- **Provided information**
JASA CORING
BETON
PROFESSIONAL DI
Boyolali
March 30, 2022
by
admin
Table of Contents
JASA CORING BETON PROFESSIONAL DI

--

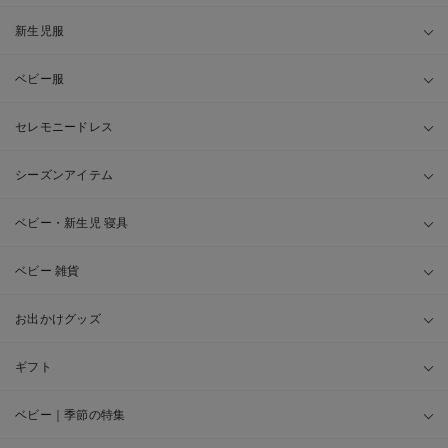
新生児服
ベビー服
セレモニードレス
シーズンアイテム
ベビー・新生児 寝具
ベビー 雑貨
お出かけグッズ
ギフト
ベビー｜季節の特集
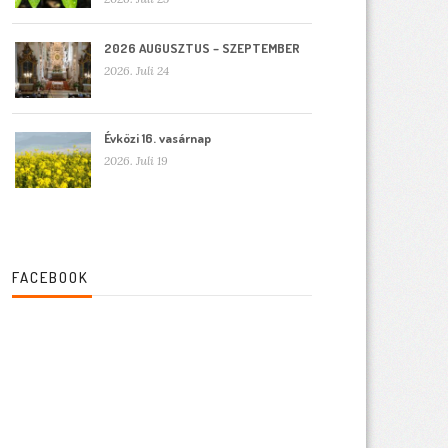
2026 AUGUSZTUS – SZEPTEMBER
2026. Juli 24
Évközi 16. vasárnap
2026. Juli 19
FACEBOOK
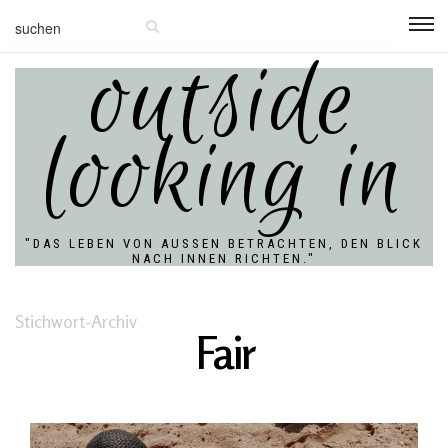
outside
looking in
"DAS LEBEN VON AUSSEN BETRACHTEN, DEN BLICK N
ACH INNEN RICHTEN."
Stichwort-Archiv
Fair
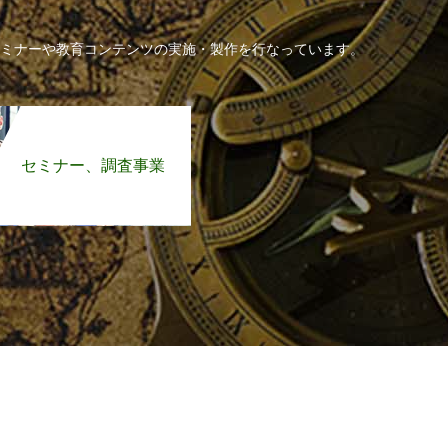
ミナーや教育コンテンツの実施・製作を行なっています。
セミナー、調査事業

- **Task objective**
Copy out all the lines of the records that include "PROFESSIONAL".

- **Result below**
PROFESSIONAL DI
JASA CORING BETON PROFESSIONAL DI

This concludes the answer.